Sociology is the scientific study of human social behavior. It considers how society influences individuals, and how individuals influence society. Sociology majors may work as government researchers or data analysts, business managers, writers or editors, public health interviewers or demographers or conflict resolution mediators. You could also work in social services, or in community relations as neighborhood organizers.

International Affairs

Begin your studies with a survey of the most compelling global issues of the day. You’ll then go on to detailed analyses of international relations and economics. Courses also focus on problems of international development, the environment, international economic relations and United States foreign policy. This major prepares students for careers in the federal government, international organizations and agencies, international nonprofit organizations, international businesses and the Peace Corps.

Political Science

A degree in political science provides you with the ability to think critically about challenges facing the world today. You will develop research, writing and analytical skills to prepare you for careers in fields such as business, journalism, government, civil service and more.

Information Science

Learn to collect, analyze and interpret different information sources to understand our world. Study how we interact with all things digital, including software, devices and algorithms. From business to journalism to healthcare, you will gain tools that can address many problems. By applying your new knowledge, you can address real problems and influence our society.

Sports Media minor

This minor program serves as an introduction to numerous fields in the sports industry, such as sports journalism, promotion and publicity, the economics of the industry, and sports media relations. This minor allows you to study sports as culture, as communication, as an industry and as a social force. All CU Boulder undergraduates, regardless of college, school or major, will be able to earn a minor that complements their major degree with a set of sports-related courses.

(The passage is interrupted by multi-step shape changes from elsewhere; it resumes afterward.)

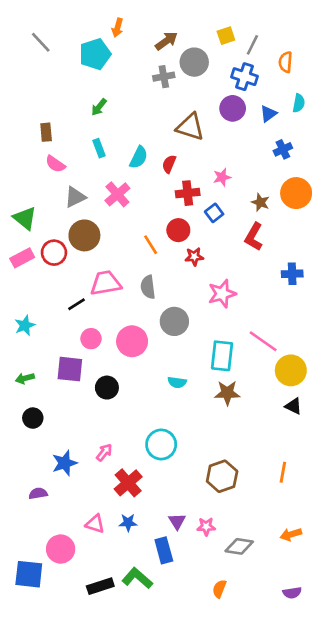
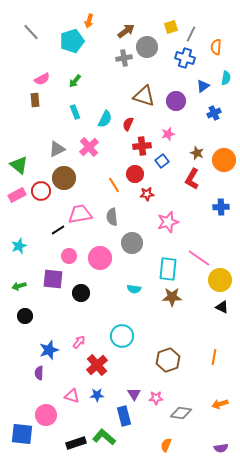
purple circle: (233, 108) -> (176, 101), moved
pink semicircle: (55, 164) -> (42, 79), moved, turned -63
orange circle: (296, 193) -> (224, 160), moved
purple semicircle: (38, 493) -> (39, 373), moved, turned -80

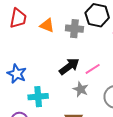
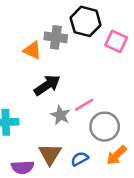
orange triangle: (47, 25) -> (32, 50), moved
pink line: (93, 69) -> (84, 105), moved

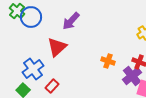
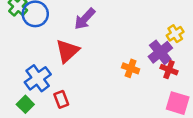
purple cross: (132, 76) -> (160, 52), moved
red rectangle: (52, 86) -> (61, 99), turned -64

Critical Sports Studies certificate

This certificate program examines sports and their social, cultural, historical and economic contexts. It’s a rapidly growing interdisciplinary field that engages cultural studies, the humanities, social sciences, and professional fields such as business and law. Critical sport studies is also making great strides in understanding how sport and play function in everyday interactions and how it can be harnessed to support social and cultural change.